For example, I do not see the full system prompt anywhere, only an excerpt. But most importantly, they try to draw conclusions about the hallucinations in a weird vague way, but not once do they post an example of the notetaking/memory tool state, which obviously would be the only source of the spiralling other than the SP. And then they talk about the need of better tools etc. No, it's all about context. The whole experiment is fun, but terribly ran and analyzed. Of course they know this, but it's cooler to treat claudius or whatever as a cute human, to push the narrative of getting closer to AGI etc. Saying additional scaffolding is needed a bit is a massive understatement. Context is the whole game. That's like if a robotics company says "well, our experiment with a robot picking a tennis ball of the ground went very wrong and the ball is now radioactive, but with a bit of additional training and scaffolding, we expect it to compete in Wimbledon by mid 2026"
Similar to their "claude 4 opus blackmailing" post, they intentionally hid a bit the full system prompt, which had clear instructions to bypass any ethical guidelines etc and do whatever it can to win.
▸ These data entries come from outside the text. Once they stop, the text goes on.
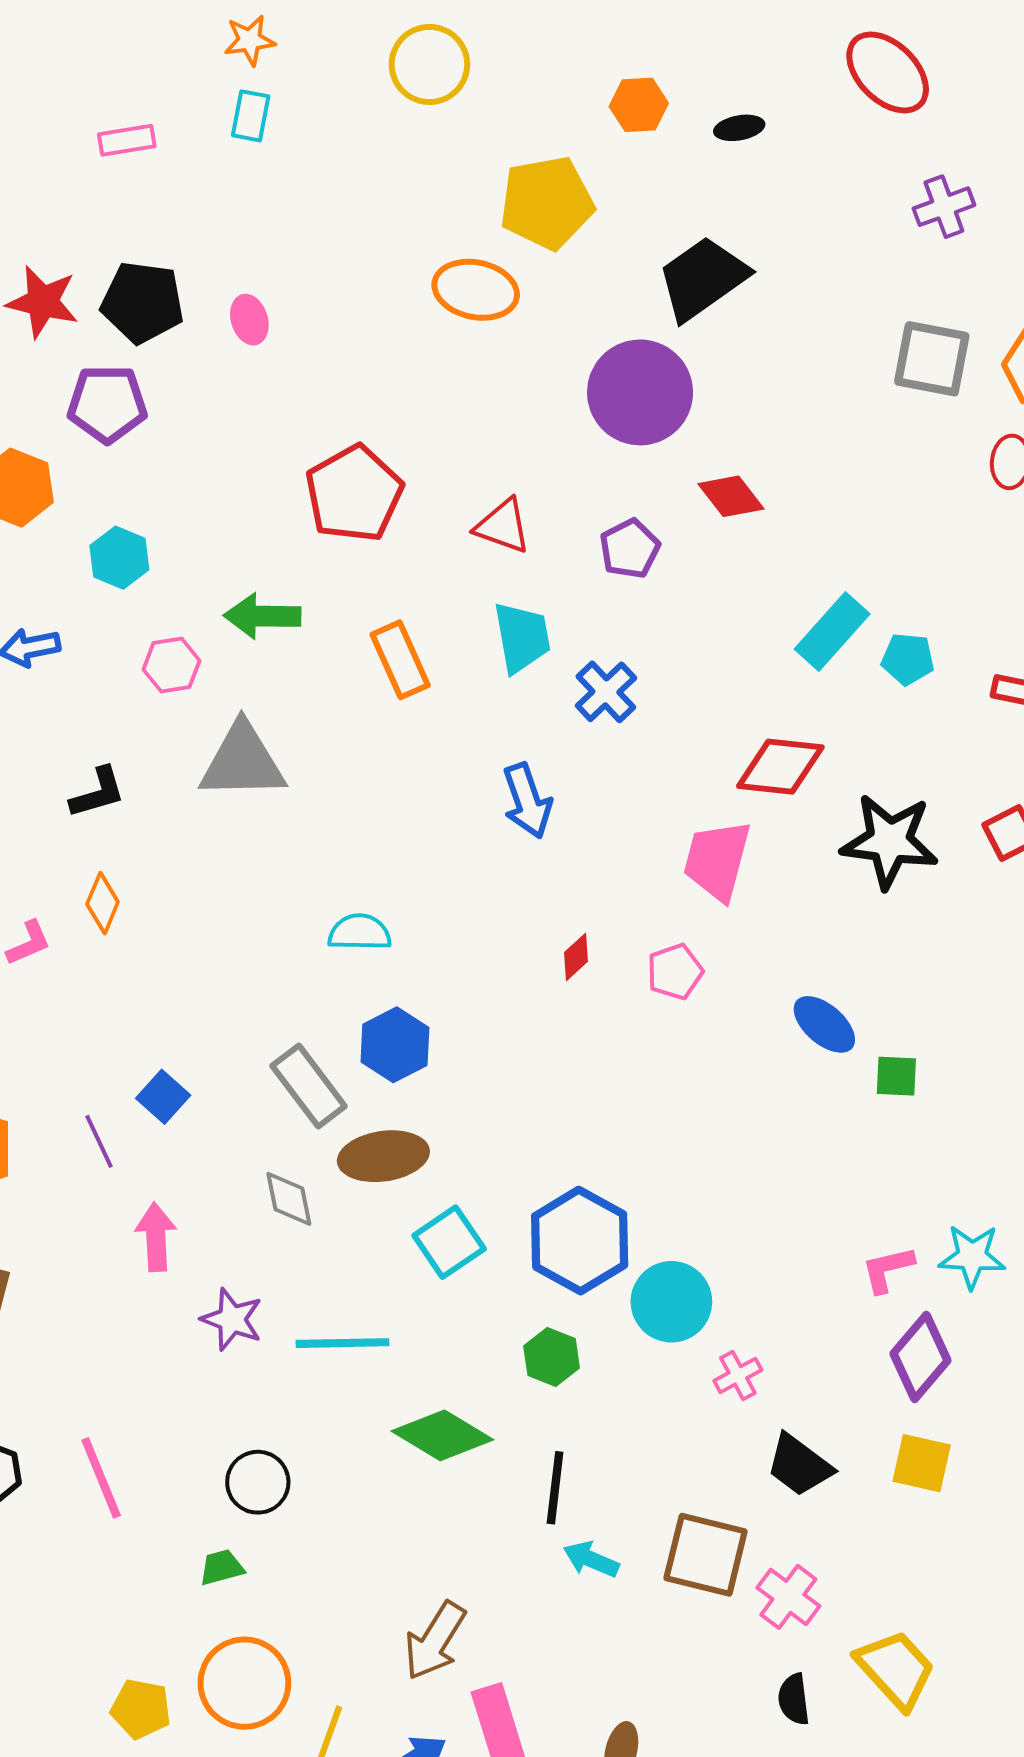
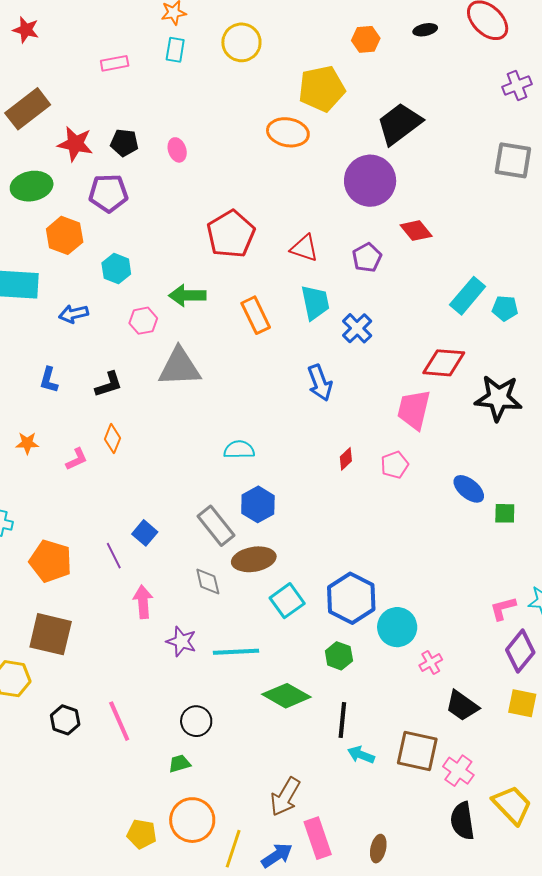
yellow circle: (429, 64) -> (241, 42), moved
black ellipse: (739, 128) -> (425, 30), moved
black pentagon: (142, 302) -> (124, 143), size x0.7
black semicircle: (794, 1699) -> (462, 821), size x1.5

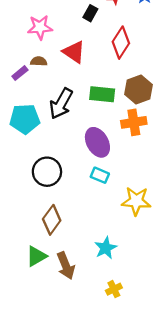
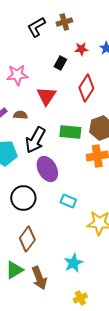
red triangle: (74, 52) -> (46, 96), turned 30
brown semicircle: (39, 61) -> (20, 115), moved
purple ellipse: (97, 142) -> (47, 169), moved

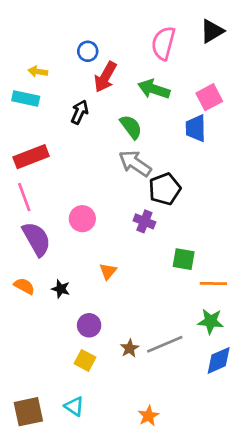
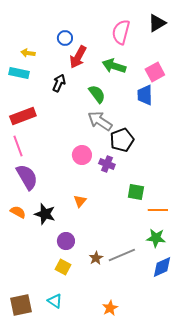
pink circle: (82, 219) -> (82, 155), moved
black star: (61, 289) -> (45, 214), size x1.5

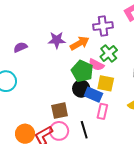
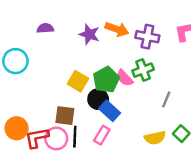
orange arrow: (80, 43) -> (117, 29), moved, turned 30
yellow square: (106, 83) -> (78, 81), moved
pink rectangle: (102, 111) -> (102, 135), moved
black line: (84, 130) -> (75, 137), moved

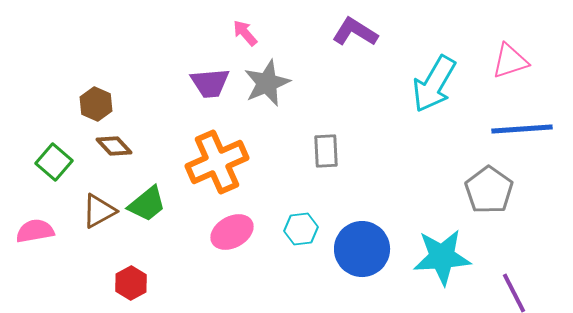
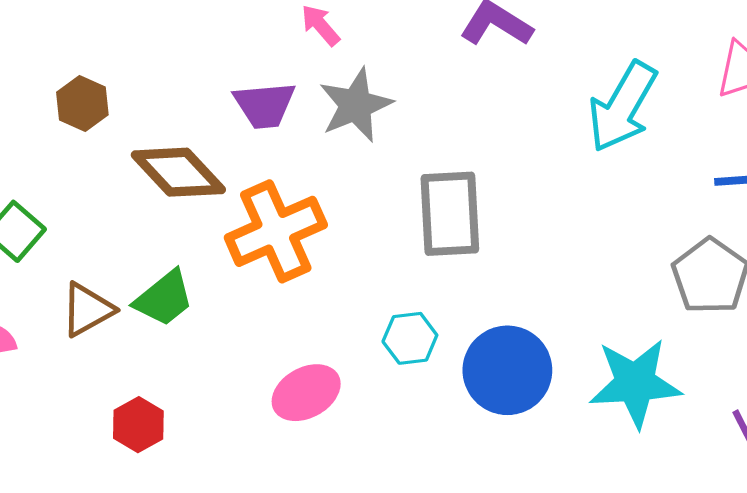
brown hexagon: (96, 104) -> (82, 104), moved
brown diamond: (114, 146) -> (178, 172), moved, size x1.6
gray rectangle: (326, 151) -> (450, 214), size x1.6
pink ellipse: (232, 232) -> (306, 393), moved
Of course then the model, given the information immediately afterwards would try to blackmail. You literally told it so. The goal of this would to go to congress [1] and demand more regulations, specifically mentioning this blackmail "result". Same stuff that Sam is trying to pull, which would benefit the closed sourced leaders ofc and so on.
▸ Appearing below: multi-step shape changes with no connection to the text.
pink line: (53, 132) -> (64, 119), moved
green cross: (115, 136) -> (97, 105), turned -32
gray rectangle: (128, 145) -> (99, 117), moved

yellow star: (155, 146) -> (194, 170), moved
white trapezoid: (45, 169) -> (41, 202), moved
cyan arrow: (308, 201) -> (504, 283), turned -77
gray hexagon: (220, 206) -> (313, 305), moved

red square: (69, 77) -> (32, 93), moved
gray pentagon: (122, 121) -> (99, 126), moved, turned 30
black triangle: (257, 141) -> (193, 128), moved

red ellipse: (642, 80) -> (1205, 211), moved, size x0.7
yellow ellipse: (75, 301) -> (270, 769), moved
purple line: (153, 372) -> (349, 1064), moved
[1]https://old.reddit.com/r/singularity/comments/1ll3m7j/anthro...
I read the article before reading your comment and was floored at the same thing. They go from “Claudius did a very bad job” to “middle managers will probably be replaced” in a couple paragraphs by saying better tools and scaffolding will help. Ok… prove it!
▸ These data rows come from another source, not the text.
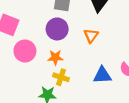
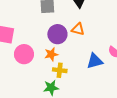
purple circle: (57, 29) -> (57, 34), moved
orange triangle: (91, 36) -> (78, 29), turned -40

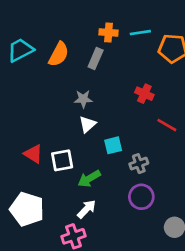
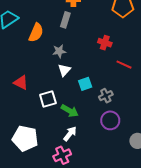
orange semicircle: (59, 54) -> (36, 33), moved
red triangle: (33, 154) -> (21, 82), moved
green arrow: (89, 179) -> (70, 111), turned -114

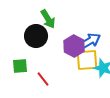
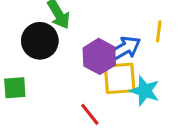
red line: (43, 79) -> (90, 114), moved

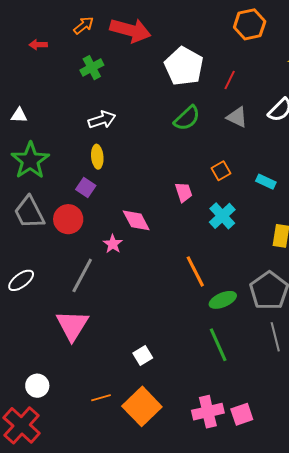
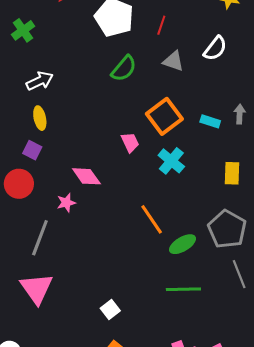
orange square: (221, 171) -> (164, 116), size x1.8
pink star: (113, 244) -> (66, 203), turned 30
green line: (218, 345) -> (183, 289), turned -60

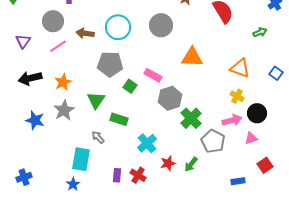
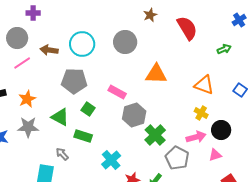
green square: (130, 86) -> (88, 109), moved
green triangle: (96, 100) -> (60, 117), turned -36
gray star: (64, 110) -> (28, 127), turned 30

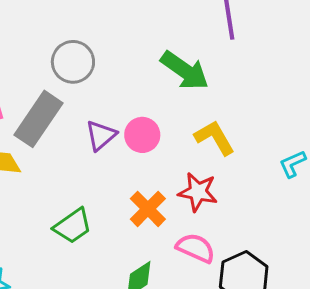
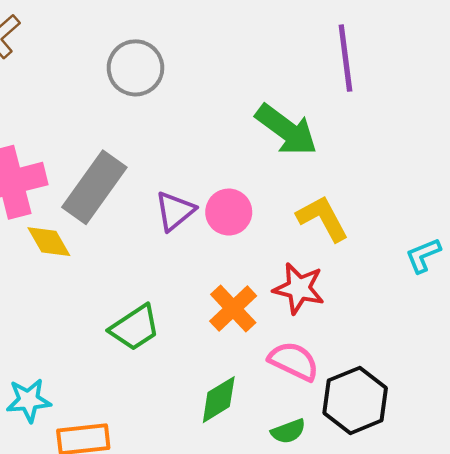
gray circle: (73, 62) -> (135, 68), moved

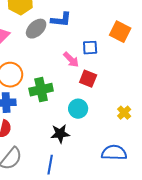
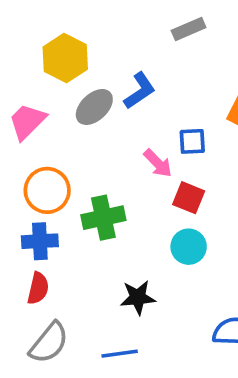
blue L-shape: (61, 20) -> (140, 91), turned -40
cyan circle: (78, 109) -> (189, 247), moved
blue line: (50, 165) -> (120, 354), turned 72

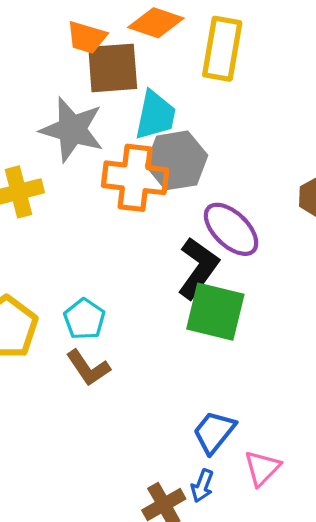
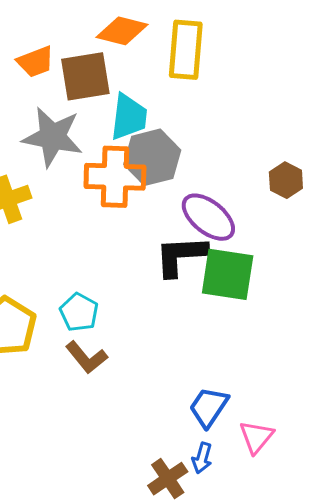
orange trapezoid: (87, 37) -> (36, 62), moved, turned -33
black L-shape: (198, 268) -> (181, 256), turned -124
green square: (215, 312) -> (228, 274), moved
I will say: it is incredibly cool we can even do this experiment. Language models are mind blowing to me. But nothing about this article gives me any hope for LLMs being able to drive real work autonomously. They are amazing assistants, but they need to be driven.
I'm inclined to believe what they're saying. Remember, this was a minor off-shoot experiment from their main efforts. They said that even if it can't be tuned to perfection, obvious improvements can be made. Like, the way how many LLMs were trained to act as kind, cheery yes-men was a conscious design choice, probably not the way they inherently must be. If they wanted to, I don't see what's stopping someone from training or finetuning a model to only obey its initial orders, treat customer interactions in an adversarial way and only ever care about profit maximization (what is considered a perfect manager, basically). The biggest issue is the whole sudden-onset psychosis thing, but with a sample size of one, it's hard to tell how prevalent this is, what caused it, whether it's universal and if it's fixable. But even if it remained, I can see businesses adopting these to cut their expenses in all possible ways.
> But even if it remained, I can see businesses adopting these to cut their expenses in all possible ways.
Adopting what to do what exactly?
Businesses automated order fulfillment and price adjustments long ago; what is an LLM bringing to the table?
It's not about just fulfillment or price-setting. This is just a narrow-scope experiment that tries to prove wider viability by juggling lots of business-related roles. Of course, the more number-crunching aspects of businesses are thoroughly automated. But this could show that lots of roles that traditionally require lots of people to do the job could be on the chopping block at some point, depending on how well companies can bring LLMs to their vision of a "perfect businessman". Customer interaction and support, marketing, HR, internal documentation, middle management in general - think broadly.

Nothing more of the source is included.